Moody was born in New York City and grew up in several of the Connecticut suburbs, including Darien and New Canaan, where he later set stories and novels. He graduated from St. Paul's School in New Hampshire and Brown University.

He received a Master of Fine Arts degree from Columbia University in 1986; nearly two decades later he would criticize the program in an essay in The Atlantic Monthly.[1] Soon after finishing his thesis, he checked himself into a mental hospital for alcoholism.[2] Once sober and while working for Farrar, Straus and Giroux, he wrote his first novel, Garden State, about young people growing up in the industrial wasteland of northern New Jersey, where he was living at the time. In his introduction to a reprint of the novel, he called it the most "naked" thing he has written.[citation needed] Garden State won the Pushcart Editor's Choice Award.

In 2006, Arizona State Senator Thayer Verschoor cited complaints he had received about The Ice Storm as part of the reason he supported a measure allowing students to refuse assignments they find "personally offensive." Verschoor said that "There’s no defense of this book. I can’t believe that anyone would come up here and try to defend that kind of material," although eventually numerous professors did just that.[3]

His memoir The Black Veil (2002) won the PEN/Martha Albrand Award for the Art of the Memoir. He has also received the Addison Metcalf Award, the Paris Review Aga Khan Prize, and a Guggenheim Fellowship. His work has appeared in The New Yorker, Esquire, Conjunctions, Harper's, Details, The New York Times, and Grand Street.

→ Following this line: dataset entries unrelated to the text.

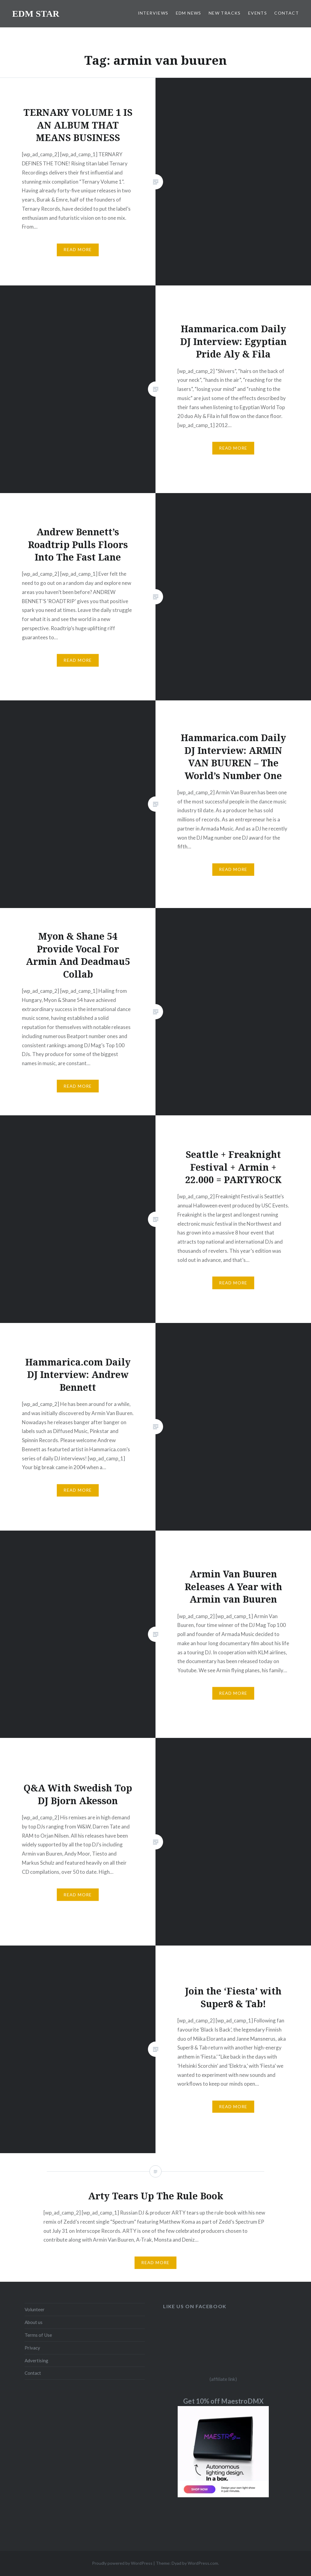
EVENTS (257, 13)
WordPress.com (203, 2563)
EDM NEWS (188, 13)
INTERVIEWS (153, 13)
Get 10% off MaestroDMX (223, 2401)
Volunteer (35, 2309)
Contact (33, 2373)
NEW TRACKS (225, 13)
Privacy (32, 2347)
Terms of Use (38, 2335)
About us (34, 2322)
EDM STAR (35, 14)
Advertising (36, 2360)
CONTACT (286, 13)
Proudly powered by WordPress (122, 2563)
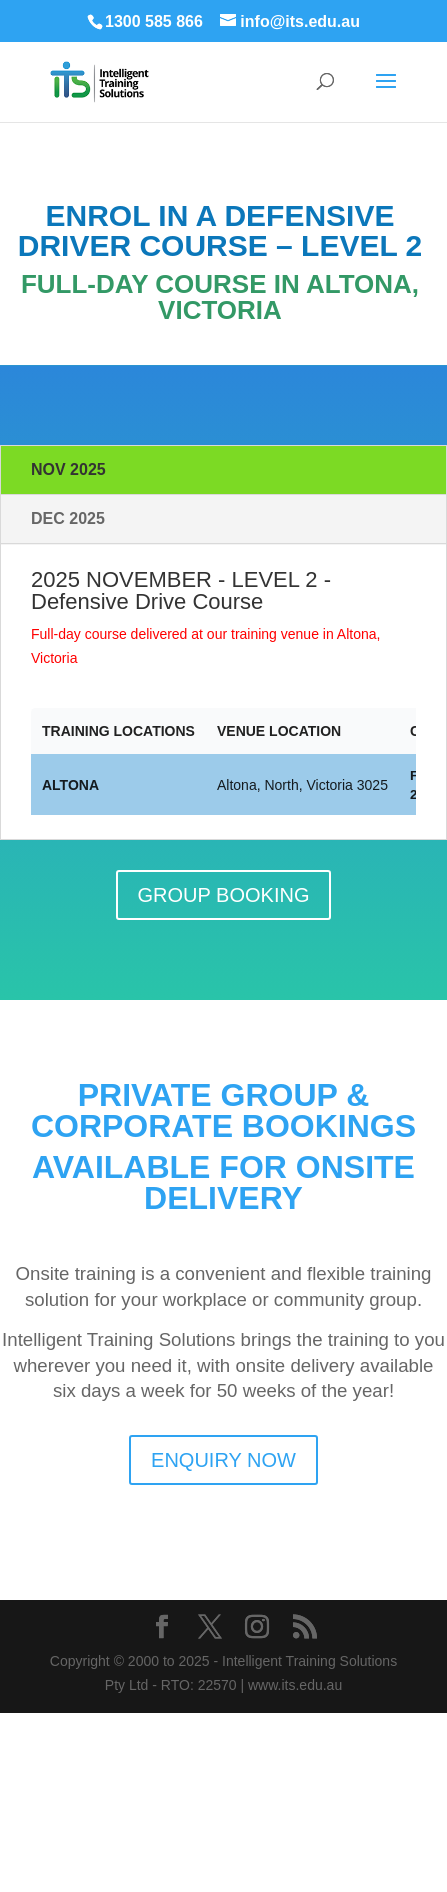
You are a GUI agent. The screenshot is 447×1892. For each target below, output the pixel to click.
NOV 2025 (68, 469)
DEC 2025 (68, 518)
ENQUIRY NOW (223, 1460)
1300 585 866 (154, 21)
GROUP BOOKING (224, 895)
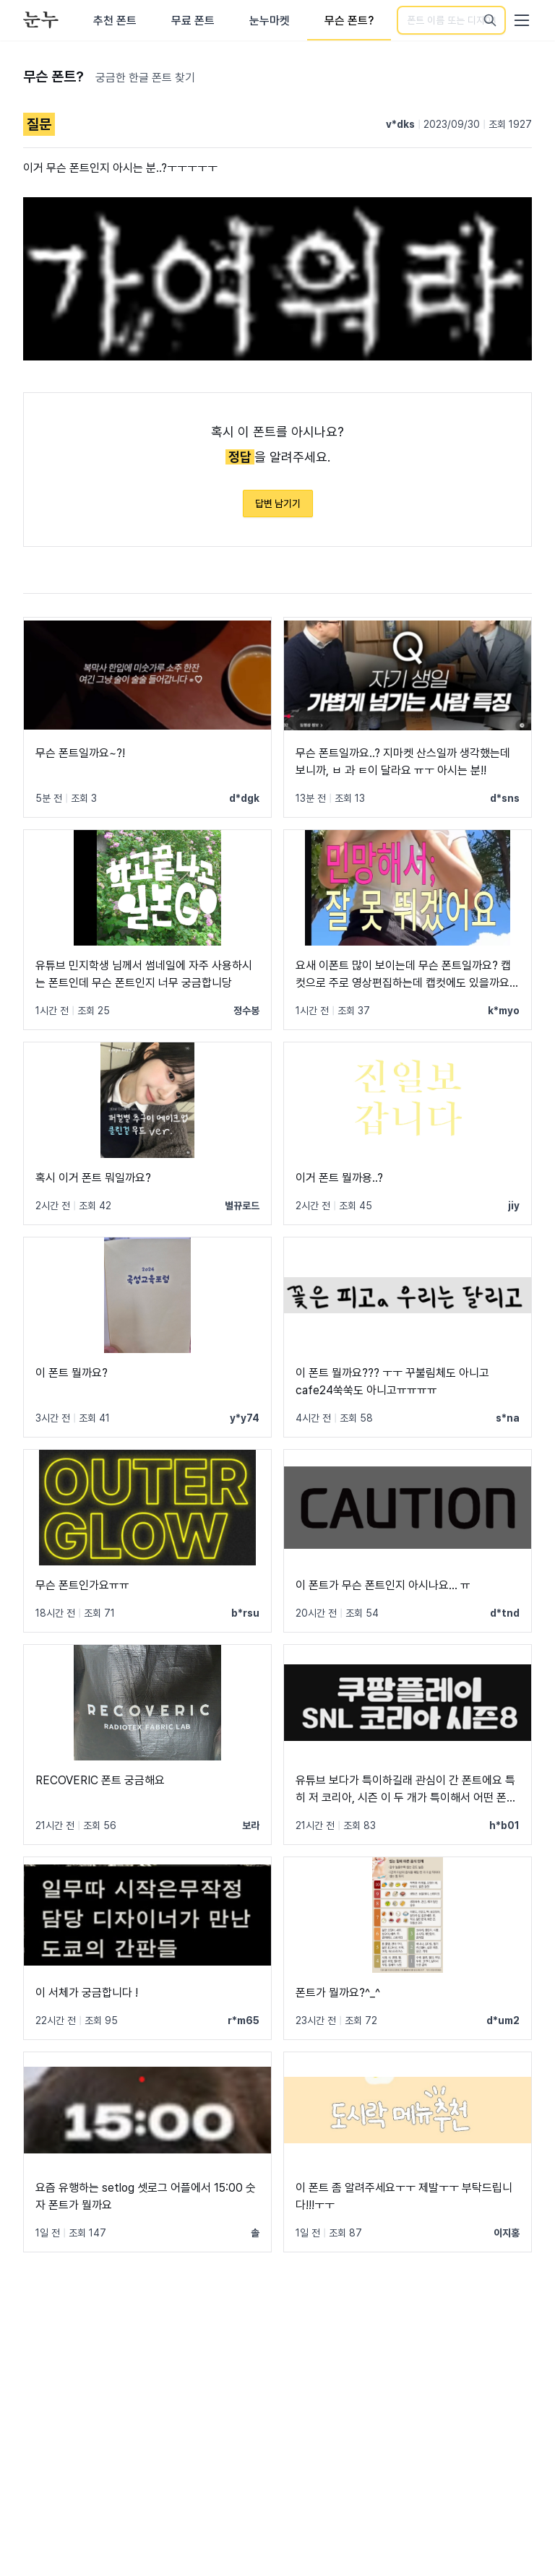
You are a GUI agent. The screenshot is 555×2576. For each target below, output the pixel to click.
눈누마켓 (269, 20)
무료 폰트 (193, 20)
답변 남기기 (278, 503)
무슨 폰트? (349, 20)
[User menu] (522, 20)
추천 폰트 (115, 20)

Moody's most recent novel is The Diviners, released in 2005. Little, Brown and Company, the publisher of The Diviners, changed the cover after the galleys came out because women reacted negatively to it. The original cover showed a Conan the Barbarian-type image in technicolor orange; the new cover uses that same image, but frames it as a scene on a movie screen.[4] The Diviners was followed in 2007 by Right Livelihoods, a collection of three novellas published in Britain and Ireland as The Omega Force.

In addition to his fiction, Moody is a musician and composer. He belongs to a group called the Wingdale Community Singers, which he describes as performing "woebegone and slightly modernist folk music, of the very antique variety."[5] Moody composed the song "Free What's-his-name", performed by Fly Ashtray on their 1997 EP Flummoxed,[6] collaborated with One Ring Zero on the EP Rick Moody and One Ring Zero in 2004, and also contributed lyrics to One Ring Zero's albums As Smart As We Are and Memorandum.[7] In 2006, an essay by Moody was included in Sufjan Stevens's box-set Songs for Christmas.

When asked by the New York Times Book Review what he thought was the best book of American fiction from 1975 to 2000, Moody chose Grace Paley's The Collected Stories.[8]

Moody has taught at the State University of New York at Purchase and Bennington College. He lives in Brooklyn and Fishers Island.